Ö.M.: İsterseniz bununla başlayalım.

A.B.: Orman yangınlarıyla ilgili yapılan değerlendirmelere ve yayınlara, medyaya baktığınızda temel bir yanlış görüyorsunuz; Yangınlar; iklim kriziyle, iklim yıkımıyla ilişkilendirilmeden yapılıyor. Gezegenimizin bir gerçeği olan iklim krizi ile orman yangınları, afetleri arasındaki ilişki görmezden geliniyor. Bunu bilhassa vurgulamak istiyorum.

Türkiye’de Apaçık Radyo olarak bu alanda mücadele veren, yayın yapan yegane kuruluşuz. İktidarından muhalefetine ve genele baktığımızda, bir gerçeklik olan iklim felaketini hiçe sayan bir durumla karşı karşıyayız. Orman yangınlarını iklim kriziyle ilişkilendirmeden bakmak çok büyük bir yanılgıdır. Muhtemelen siz de belirtmişsinizdir.

Ö.M.: Evet.

A.B.: Orman yangınları ile ilgili olarak 2025 yılı Cumhurbaşkanlığı Strateji Belgesi'ne baktım ve birkaç rakam vermek istiyorum; belgede 2018 - 2022 dönemi orman yangınları kümülatif olarak verilmiş. 2018 - 2022 sonuna kadar Türkiye’de 229 bin 190 hektarlık orman yanmış, üstüne 2023’ü ve 2024’ün de Ağustos sonuna kadar çıkan yangınlardaki kayıpları da ekleyince – 2024 Ağustos’undan bugüne olanlar dahil değil - 270 bin hektarlık bir orman alanının yandığını görüyoruz. 270 bin hektarlık orman alanı, 2 bin 700 km2 oluyor. Rodos adası, bin 400 km2 yani iki katı; Midilli bin 633 km2, Kıbrıs 9 bin 251 km2. 2018 - 2024 Ağustos sonu itibariyle iki tane Rodos adası kadar orman yakmışız.

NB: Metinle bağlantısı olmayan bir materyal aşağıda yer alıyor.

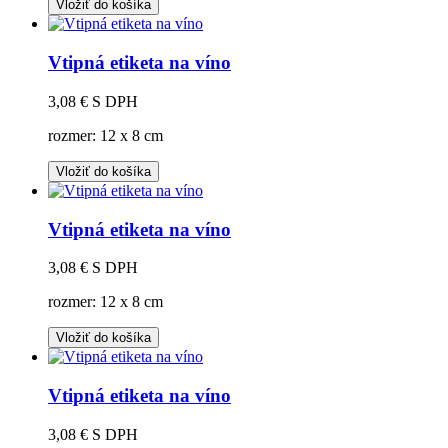
Vložiť do košíka
Vtipná etiketa na víno
3,08 €
S DPH
rozmer: 12 x 8 cm
Vložiť do košíka
Vtipná etiketa na víno
3,08 €
S DPH
rozmer: 12 x 8 cm
Vložiť do košíka
Vtipná etiketa na víno
3,08 €
S DPH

Programlarda yıllardır söylediğim bir tarih ve tanım vardır; 2018 yılı tam teşekkülü Cumhurbaşkanlığı Hükümet Sistemi’ne geçiş yılıdır yani otokrasiye tüm bağlaçlarıyla geçtiğimiz yıldır ve sonuç olarak otokrasiye geçtikten bu yana iki Rodos adası kadar ormanı yakmışız.

Yine tekrar ettiğim bir tanım daha vardır; ‘Lokomotif ülkenin vagonlarını yürütemiyor’ derim. Bir otokratik düzen olan ‘Cumhurbaşkanlığı Hükümet Sistemi lokomotifi ülkenin vagonlarını taşıyamıyor, yürütemiyor’ diye hep söylerim. Orman yangılarına baktığımızda da bu böyle...

Orman yangınlarında kaybettiğimiz alanlara ilişkin rakamlara ne kadar inanacağımız meçhuldür ama devletin belgesinde verilen rakamlar bunlar. Üçüncü bir ses, bir sivil toplum kuruluşu, yıllar boyunca ne kadar orman yandı hesaplamış mı ? Bilmiyorum. Eskiden Devlet Planlama Teşkilatı yayınlarına bakardık, şimdi ise bu belgeye, bir belgeye bakıyoruz.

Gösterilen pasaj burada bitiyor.